Indeed, even those above who laud its revolutionary candor all-but admit such accolades are baseless. James says it “has no hand-wringing about ethics,” and Hess says it “never dwells on Donna’s decision.” Good to know you can produce a new gold standard for truth on a controversial subject without so much as presenting, let alone addressing, the entire reason it’s controversial in the first place.

The key to understanding the disconnect lies in another recurring thread in these reviews. To them, Obvious Child counters a perceived excess of characters choosing life; Knocked Up is a repeat target because its protagonists found abortion unthinkable—per Michelle Goldberg, it “asked us to believe that the ambitious professional played by Katherine Heigl never so much as pondered ending a pregnancy resulting from a drunken one-night-stand with a schlubby loser.”

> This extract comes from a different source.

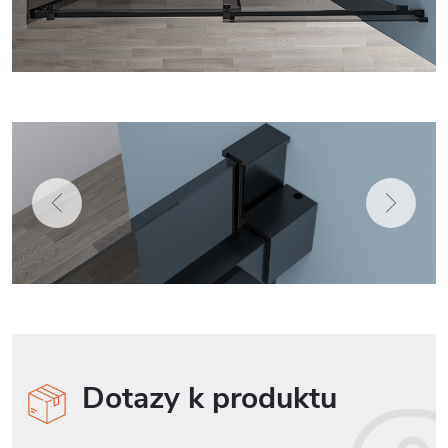
Dotazy k produktu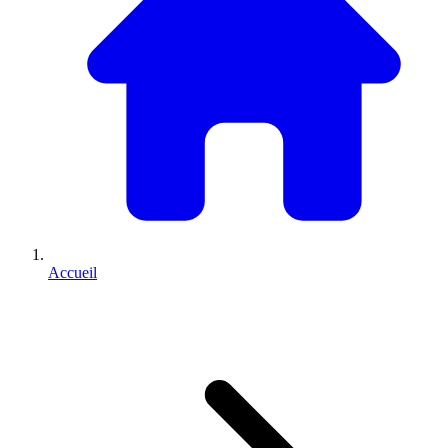
Accueil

They love the movie not for actually exploring the reality of abortion, but for giving them the reality they’d prefer. It paints a comforting illusion that Donna’s experience is all there is to abortion—no ethics to bother with, no son or daughter to consider, no violence to confront. Just one of those things you do when an evening takes a wrong turn. Perhaps by laying the “honesty” talk on so thick, they’re above all trying to convince themselves.

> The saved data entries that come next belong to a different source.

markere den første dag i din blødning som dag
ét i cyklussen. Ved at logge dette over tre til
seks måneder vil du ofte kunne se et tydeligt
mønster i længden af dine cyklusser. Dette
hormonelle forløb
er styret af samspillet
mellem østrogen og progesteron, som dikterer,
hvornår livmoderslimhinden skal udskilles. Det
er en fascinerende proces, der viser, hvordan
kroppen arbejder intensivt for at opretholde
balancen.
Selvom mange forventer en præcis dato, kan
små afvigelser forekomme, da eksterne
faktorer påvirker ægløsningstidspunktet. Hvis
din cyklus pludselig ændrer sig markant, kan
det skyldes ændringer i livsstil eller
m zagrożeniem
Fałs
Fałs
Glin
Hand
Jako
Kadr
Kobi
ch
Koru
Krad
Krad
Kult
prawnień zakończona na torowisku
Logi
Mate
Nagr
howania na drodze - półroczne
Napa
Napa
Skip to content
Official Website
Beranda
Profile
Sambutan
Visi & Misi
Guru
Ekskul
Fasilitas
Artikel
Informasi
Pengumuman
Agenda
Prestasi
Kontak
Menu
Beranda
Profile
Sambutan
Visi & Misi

Alas, their fantasy world can never be, because you can’t simply write out abortion’s most interested party. To most of us, the baby’s presence is, well, obvious.

That may be the most remarkable thing about Obvious Child: not the innate repulsiveness that such a thing as an “abortion comedy” exists, but that the filmmakers chose a title that couldn’t be more self-defeating than if it pro-lifers named it ourselves. They may have meant it to reference a Paul Simon song and their main character not being ready for parenthood, but all they really did was saddle their movie with a two-word summary of its own fundamental dishonesty.